Maybe the KMT is turning a page and shedding some of its authoritarian heritage. Maybe it matters that Fu is Hakka, not Hoklo. Maybe I’m completely off base. It just seems strange to me that Fu Kun-chi, of all people, is suddenly the public face of the KMT.

Somehow I hijacked this post about current events in the legislature with a long digression about provincial origins. Oops. Let’s get back to the legislature.

The KMT and TPP were united under Fu’s lead in the fight over investigation power. However, his grip over the legislature isn’t absolute. No one is coming out directly against Fu, but there are some cracks emerging. Lai Shih-pao, who most people thought would become the KMT floor leader, recently suggested that there is not an internal KMT consensus about the three East Coast infrastructure bills and more discussion within the party is needed. TPP floor leader Huang Kuo-chang suggested that his party is willing to support good infrastructure projects, but then he threw in a couple of caveats. First, the TPP is against using special budgets as a matter of principle. This could be a major stumbling block, since that would mean the infrastructure projects must be funded through the regular budget, which is written by the Executive Yuan. (You can also imagine they are laying the groundwork for how they might oppose a major weapons purchase.) Second, the project must be fiscally responsible, which could mean anything the TPP wants it to. However, a major part of Ko Wen-je’s appeal was that he didn’t increase Taipei City’s debt burden when he was mayor, so it would be a major departure from his brand if the TPP supported the budget-busting East Coast infrastructure plan. And then a few days ago, the KMT central standing committee decided to put the infrastructure plan on hold for a while. Fu responded by saying that the number six highway extension and the East Coast high speed rail project were actually policies advocated by speaker Han, not him. It’s true that I have heard Han advocate the number six freeway project several times, but it was usually on a stage standing next to Fu. I think what we’re seeing is the KMT pulling back from such an obviously indefensible financial sinkhole. But the rest of the agenda is still on the table.
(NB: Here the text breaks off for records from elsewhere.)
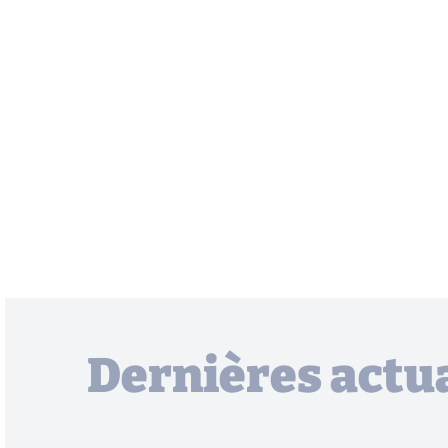
Dernières actua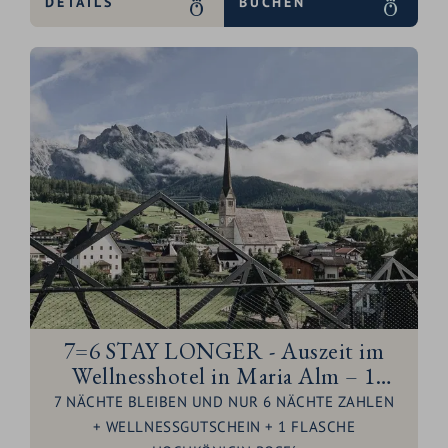
DETAILS
BUCHEN
7=6 STAY LONGER - Auszeit im
Wellnesshotel in Maria Alm – 1
Nacht geschenkt
7 NÄCHTE BLEIBEN UND NUR 6 NÄCHTE ZAHLEN
+ WELLNESSGUTSCHEIN + 1 FLASCHE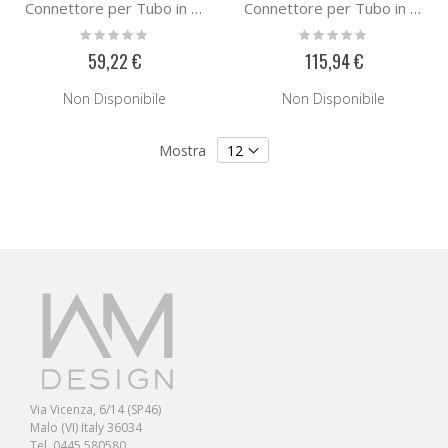
Connettore per Tubo in Acciaio E440
Connettore per Tubo in Acciaio E20321
Rating:
Rating:
0%
0%
59,22 €
115,94 €
Non Disponibile
Non Disponibile
Mostra
Via Vicenza, 6/14 (SP46)
Malo (VI) Italy 36034
Tel. 0445 580580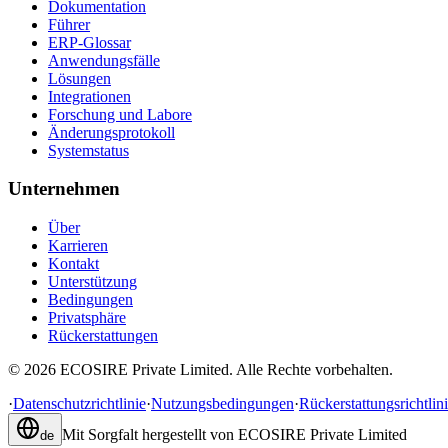
Dokumentation
Führer
ERP-Glossar
Anwendungsfälle
Lösungen
Integrationen
Forschung und Labore
Änderungsprotokoll
Systemstatus
Unternehmen
Über
Karrieren
Kontakt
Unterstützung
Bedingungen
Privatsphäre
Rückerstattungen
©
2026
ECOSIRE Private Limited. Alle Rechte vorbehalten.
·
Datenschutzrichtlinie
·
Nutzungsbedingungen
·
Rückerstattungsrichtlin
Mit Sorgfalt hergestellt von
ECOSIRE Private Limited
de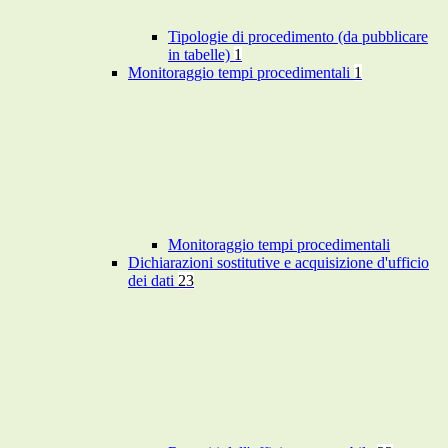
Tipologie di procedimento (da pubblicare
in tabelle)
1
Monitoraggio tempi procedimentali
1
Monitoraggio tempi procedimentali
Dichiarazioni sostitutive e acquisizione d'ufficio
dei dati
23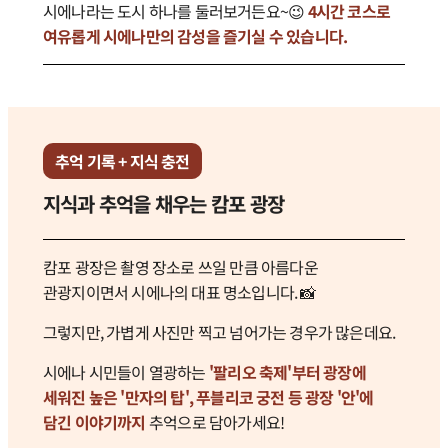
시에나라는 도시 하나를 둘러보거든요~😉
4시간 코스로
여유롭게 시에나만의 감성을 즐기실 수 있습니다.
추억 기록 + 지식 충전
지식과 추억을 채우는 캄포 광장
캄포 광장은 촬영 장소로 쓰일 만큼 아름다운
관광지이면서 시에나의 대표 명소입니다. 📸
그렇지만, 가볍게 사진만 찍고 넘어가는 경우가 많은데요.
시에나 시민들이 열광하는
'팔리오 축제'부터 광장에
세워진 높은 '만자의 탑', 푸블리코 궁전 등 광장 '안'에
담긴 이야기까지
추억으로 담아가세요!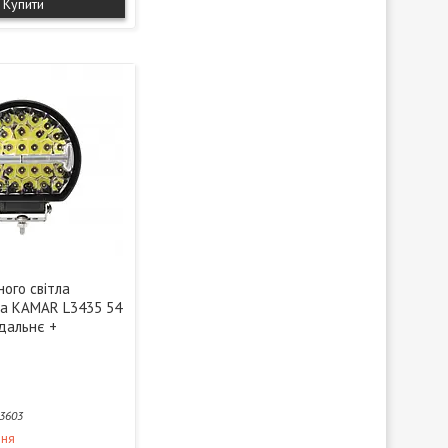
Купити
ого світла
на KAMAR L3435 54
 дальнє +
3603
ння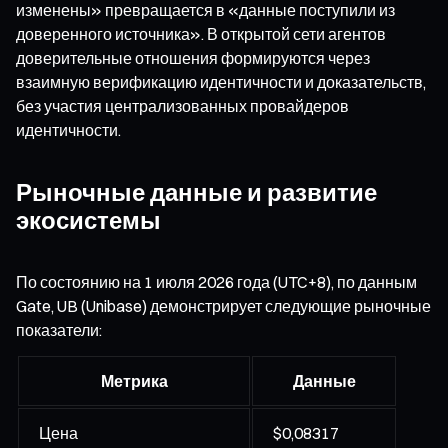
изменены» превращается в «данные поступили из
доверенного источника». В открытой сети агентов
доверительные отношения формируются через
взаимную верификацию идентичности и доказательств,
без участия централизованных провайдеров
идентичности.
Рыночные данные и развитие
экосистемы
По состоянию на 1 июля 2026 года (UTC+8), по данным
Gate, UB (Unibase) демонстрирует следующие рыночные
показатели:
Метрика
Данные
Цена
$0,08317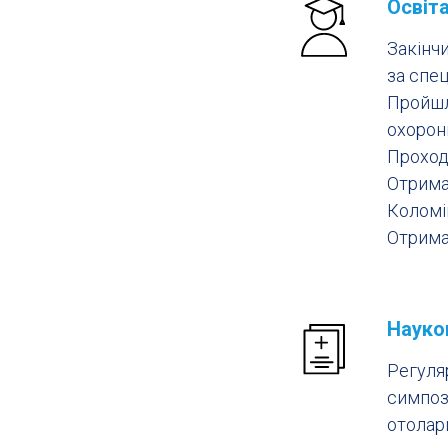
Освіт
Закінч
за спе
Пройшл
охорони
Проходи
Отримав
Коломій
Отрима
Науко
Регуля
симпоз
отолар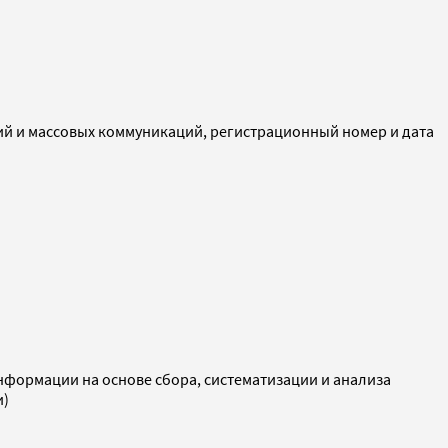
ий и массовых коммуникаций, регистрационный номер и дата
ормации на основе сбора, систематизации и анализа
и)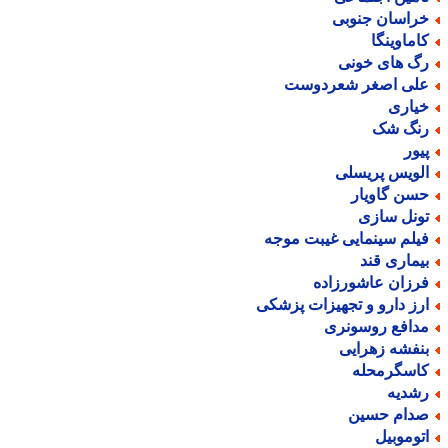
راسان جنوبی
اماوینگا
گ های خونی
لی اصغر شعردوست
یاری
نگ شک
یور
لویس پریسلی
سن گاویار
ونل سازی
یلم سینمایی غیبت موجه
یماری قند
رزان عاشورزاده
رز دارو و تجهیزات پزشکی
دافع روسونری
نفشه زهرایی
اسگرمحله
شدیه
دام حسین
توموبیل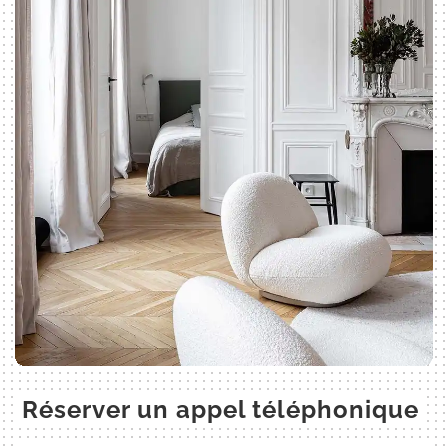
Réserver un appel téléphonique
I’ve been writing this blog entry for several days, the new events keep forcing me to go back and rewrite sections of it. So I think I’d better stop here and just post this before something else happens.

One Response to “Recent developments in the LY”

  1. Joseph Says:

    From casually reading Public Television news, it’s hard to see any daylight between Fu, the KMT, and the TPP. I’d like to think the TPP’s association with the KMT’s extremism would hurt them but it’s early and regardless didn’t hurt them before the election.

    On Hualien transport, it drives me nuts that adding TRA tracks is never discussed. You don’t need the strict geometry of HSR, you don’t need as much space as a freeway, you may need more tunnels but they wouldn’t require as much ventilation, the speeds are already very good with the tilting trains. The government just finished spending a lot of money adding a track and electrification on the East, so it would tie in well with that rather than compete. But I guess the TRA isn’t sexy enough for Fu. And as you point out, even from the perspective of East Coast residents perhaps there are better ways to help people other than transport. Sometimes you need to accept that some regions are always going to be remote and less built-up- not everywhere can be Xinyi- but that doesn’t mean people there have to be poor.